⟨
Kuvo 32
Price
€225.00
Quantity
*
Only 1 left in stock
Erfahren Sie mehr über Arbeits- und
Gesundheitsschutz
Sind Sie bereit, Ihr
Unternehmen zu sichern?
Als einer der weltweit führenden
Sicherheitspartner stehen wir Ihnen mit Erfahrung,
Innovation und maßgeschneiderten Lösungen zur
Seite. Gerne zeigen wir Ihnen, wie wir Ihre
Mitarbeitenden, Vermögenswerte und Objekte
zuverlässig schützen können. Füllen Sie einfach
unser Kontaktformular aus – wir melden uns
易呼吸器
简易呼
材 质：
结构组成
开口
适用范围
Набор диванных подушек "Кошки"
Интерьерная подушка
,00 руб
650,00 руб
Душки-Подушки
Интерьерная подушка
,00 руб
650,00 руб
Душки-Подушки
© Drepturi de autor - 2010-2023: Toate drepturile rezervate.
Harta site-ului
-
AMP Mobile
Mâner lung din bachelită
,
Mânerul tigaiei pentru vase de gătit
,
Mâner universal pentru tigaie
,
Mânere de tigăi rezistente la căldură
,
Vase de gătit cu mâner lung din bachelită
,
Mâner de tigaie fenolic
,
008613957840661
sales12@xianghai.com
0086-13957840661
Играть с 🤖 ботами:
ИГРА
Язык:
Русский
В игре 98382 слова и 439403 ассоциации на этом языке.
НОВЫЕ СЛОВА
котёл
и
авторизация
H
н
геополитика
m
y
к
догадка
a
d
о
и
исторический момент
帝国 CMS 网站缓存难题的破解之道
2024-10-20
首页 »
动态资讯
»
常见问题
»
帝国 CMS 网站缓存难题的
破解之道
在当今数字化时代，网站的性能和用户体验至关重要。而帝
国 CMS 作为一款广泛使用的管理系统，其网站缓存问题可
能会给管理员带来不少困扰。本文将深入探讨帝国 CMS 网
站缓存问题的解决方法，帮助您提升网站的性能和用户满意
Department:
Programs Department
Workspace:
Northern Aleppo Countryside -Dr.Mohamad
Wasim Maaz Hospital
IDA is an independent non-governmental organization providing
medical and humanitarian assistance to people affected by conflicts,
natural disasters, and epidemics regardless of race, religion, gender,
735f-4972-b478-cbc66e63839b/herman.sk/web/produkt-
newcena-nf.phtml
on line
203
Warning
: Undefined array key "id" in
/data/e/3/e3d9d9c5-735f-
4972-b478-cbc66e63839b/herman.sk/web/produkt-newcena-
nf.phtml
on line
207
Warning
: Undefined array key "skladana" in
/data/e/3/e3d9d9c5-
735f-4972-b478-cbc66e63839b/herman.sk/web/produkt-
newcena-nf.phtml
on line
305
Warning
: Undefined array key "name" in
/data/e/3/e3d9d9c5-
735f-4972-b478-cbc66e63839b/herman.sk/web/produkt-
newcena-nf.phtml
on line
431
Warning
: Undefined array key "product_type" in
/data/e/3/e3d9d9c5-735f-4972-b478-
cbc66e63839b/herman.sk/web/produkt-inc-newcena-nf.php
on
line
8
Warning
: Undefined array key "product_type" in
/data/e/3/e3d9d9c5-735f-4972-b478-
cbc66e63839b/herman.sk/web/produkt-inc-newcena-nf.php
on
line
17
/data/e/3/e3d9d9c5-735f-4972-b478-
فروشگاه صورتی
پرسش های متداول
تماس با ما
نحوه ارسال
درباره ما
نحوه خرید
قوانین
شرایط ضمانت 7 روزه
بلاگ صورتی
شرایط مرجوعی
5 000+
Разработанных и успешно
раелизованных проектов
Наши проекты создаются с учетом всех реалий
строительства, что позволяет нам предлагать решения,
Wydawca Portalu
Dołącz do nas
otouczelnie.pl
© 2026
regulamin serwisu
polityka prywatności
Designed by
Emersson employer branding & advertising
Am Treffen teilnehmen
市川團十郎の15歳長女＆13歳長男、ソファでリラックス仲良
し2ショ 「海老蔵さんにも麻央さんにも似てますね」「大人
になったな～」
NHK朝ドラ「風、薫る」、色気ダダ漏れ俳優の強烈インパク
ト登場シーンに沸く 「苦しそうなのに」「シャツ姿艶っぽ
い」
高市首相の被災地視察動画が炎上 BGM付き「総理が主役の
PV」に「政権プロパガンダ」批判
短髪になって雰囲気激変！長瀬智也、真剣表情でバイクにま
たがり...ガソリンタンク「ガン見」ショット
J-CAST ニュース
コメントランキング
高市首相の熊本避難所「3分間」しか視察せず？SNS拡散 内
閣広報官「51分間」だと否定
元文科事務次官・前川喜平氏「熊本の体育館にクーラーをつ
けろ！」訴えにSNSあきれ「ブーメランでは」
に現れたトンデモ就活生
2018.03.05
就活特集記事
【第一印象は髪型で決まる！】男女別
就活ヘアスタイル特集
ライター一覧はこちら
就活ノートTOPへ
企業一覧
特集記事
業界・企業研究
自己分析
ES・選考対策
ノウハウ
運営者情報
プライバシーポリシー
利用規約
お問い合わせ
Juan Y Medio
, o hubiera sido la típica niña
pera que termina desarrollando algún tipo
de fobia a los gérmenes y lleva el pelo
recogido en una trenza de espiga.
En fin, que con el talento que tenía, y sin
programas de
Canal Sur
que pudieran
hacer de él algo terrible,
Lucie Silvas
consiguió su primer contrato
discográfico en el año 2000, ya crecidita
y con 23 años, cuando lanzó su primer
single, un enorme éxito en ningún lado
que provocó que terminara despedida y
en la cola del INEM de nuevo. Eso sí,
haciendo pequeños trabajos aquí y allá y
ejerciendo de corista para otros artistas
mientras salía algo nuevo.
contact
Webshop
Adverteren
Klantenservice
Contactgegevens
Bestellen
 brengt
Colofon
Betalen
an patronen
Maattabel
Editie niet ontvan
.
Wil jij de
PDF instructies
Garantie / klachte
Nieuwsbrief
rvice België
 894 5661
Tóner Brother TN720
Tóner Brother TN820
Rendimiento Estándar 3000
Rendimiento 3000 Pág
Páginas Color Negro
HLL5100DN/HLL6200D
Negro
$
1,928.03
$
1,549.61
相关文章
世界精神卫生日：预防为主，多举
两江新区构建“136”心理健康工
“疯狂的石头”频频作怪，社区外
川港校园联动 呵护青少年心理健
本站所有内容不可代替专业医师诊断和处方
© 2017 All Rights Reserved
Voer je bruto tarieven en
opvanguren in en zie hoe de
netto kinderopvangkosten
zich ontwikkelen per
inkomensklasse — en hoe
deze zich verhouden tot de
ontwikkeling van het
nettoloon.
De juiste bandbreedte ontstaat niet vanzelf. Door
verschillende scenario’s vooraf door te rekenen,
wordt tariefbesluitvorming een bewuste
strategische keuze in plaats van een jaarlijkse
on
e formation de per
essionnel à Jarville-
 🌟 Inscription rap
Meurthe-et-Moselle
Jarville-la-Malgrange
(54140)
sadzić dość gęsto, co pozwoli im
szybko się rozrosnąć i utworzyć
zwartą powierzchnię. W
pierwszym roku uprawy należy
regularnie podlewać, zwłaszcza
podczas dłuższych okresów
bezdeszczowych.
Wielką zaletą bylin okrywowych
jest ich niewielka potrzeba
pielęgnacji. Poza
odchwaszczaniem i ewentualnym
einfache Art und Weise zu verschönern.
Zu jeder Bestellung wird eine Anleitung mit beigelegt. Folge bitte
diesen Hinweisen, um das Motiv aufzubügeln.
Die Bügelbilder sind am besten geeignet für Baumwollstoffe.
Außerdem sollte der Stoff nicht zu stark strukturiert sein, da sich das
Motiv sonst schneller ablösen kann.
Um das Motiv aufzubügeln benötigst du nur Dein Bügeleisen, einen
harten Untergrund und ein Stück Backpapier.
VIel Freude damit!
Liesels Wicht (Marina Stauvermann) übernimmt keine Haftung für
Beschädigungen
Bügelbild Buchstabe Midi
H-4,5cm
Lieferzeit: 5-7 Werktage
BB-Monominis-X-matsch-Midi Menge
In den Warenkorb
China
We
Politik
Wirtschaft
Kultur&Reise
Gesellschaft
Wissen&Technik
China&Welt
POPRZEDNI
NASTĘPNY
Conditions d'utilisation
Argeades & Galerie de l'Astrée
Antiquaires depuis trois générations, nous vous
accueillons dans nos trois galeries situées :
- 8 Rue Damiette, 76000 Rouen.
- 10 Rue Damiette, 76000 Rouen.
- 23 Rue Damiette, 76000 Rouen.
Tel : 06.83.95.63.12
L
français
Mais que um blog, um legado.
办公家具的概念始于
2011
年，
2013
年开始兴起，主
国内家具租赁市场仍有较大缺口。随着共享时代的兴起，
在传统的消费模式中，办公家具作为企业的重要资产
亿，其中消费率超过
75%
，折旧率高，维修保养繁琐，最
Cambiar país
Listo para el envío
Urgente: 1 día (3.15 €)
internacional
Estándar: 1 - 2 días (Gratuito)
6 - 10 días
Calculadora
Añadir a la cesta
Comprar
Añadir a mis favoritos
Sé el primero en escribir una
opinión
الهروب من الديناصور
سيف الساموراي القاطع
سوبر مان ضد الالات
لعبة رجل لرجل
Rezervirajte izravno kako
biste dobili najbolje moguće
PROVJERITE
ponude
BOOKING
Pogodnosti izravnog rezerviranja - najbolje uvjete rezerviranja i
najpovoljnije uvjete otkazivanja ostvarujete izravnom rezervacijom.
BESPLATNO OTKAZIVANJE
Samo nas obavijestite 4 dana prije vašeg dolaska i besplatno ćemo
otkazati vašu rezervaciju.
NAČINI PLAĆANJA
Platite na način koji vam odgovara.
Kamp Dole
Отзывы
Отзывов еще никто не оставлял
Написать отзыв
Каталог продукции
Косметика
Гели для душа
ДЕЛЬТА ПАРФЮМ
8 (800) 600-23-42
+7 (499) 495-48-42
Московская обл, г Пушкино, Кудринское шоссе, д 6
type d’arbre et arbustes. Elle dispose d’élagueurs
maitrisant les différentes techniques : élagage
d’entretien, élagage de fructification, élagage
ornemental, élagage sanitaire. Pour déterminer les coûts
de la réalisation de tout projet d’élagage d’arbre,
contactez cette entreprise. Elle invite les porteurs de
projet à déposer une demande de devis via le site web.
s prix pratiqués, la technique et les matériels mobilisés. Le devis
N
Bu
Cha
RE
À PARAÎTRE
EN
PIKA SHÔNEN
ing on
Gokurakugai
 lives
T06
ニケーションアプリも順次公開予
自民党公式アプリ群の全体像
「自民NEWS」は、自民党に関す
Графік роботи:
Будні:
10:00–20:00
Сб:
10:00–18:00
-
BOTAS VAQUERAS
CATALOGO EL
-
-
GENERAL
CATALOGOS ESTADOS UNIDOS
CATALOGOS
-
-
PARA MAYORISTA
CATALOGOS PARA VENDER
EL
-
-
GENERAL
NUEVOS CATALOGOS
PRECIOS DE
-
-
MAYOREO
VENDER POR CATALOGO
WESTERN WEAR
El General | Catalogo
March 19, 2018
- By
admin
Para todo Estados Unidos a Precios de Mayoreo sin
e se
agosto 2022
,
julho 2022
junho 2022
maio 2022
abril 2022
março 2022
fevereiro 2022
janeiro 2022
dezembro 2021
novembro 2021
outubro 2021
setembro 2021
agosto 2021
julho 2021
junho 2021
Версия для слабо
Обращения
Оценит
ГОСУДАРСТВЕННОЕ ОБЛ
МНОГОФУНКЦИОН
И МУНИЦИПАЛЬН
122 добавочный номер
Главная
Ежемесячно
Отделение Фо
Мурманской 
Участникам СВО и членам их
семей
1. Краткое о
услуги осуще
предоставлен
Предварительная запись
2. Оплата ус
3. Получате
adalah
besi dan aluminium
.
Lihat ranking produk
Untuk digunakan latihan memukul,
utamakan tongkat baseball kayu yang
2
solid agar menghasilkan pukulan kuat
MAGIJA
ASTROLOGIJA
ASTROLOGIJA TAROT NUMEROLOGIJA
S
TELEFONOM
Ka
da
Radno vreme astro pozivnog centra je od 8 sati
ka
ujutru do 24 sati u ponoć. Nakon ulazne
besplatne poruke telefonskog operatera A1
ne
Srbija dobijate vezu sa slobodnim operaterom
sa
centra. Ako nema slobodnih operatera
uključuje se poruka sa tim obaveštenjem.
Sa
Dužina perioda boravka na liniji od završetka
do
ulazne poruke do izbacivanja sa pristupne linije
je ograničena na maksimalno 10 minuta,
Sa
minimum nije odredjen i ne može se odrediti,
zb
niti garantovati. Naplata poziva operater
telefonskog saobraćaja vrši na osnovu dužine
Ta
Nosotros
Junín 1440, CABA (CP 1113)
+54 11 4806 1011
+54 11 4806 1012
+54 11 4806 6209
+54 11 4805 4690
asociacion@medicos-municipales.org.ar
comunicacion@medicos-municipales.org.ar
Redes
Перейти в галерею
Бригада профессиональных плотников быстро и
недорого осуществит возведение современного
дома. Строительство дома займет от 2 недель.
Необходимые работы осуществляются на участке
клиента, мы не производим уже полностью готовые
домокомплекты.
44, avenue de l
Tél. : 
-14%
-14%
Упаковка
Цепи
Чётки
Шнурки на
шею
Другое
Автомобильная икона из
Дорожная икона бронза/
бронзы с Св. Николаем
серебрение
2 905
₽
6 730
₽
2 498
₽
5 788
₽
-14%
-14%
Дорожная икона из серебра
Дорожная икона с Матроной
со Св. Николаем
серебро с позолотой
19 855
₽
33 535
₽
⟩
Please copy out each line of the material that contains the string "array".

: Undefined array key "id" in
: Undefined array key "skladana" in
: Undefined array key "name" in
: Undefined array key "product_type" in
: Undefined array key "product_type" in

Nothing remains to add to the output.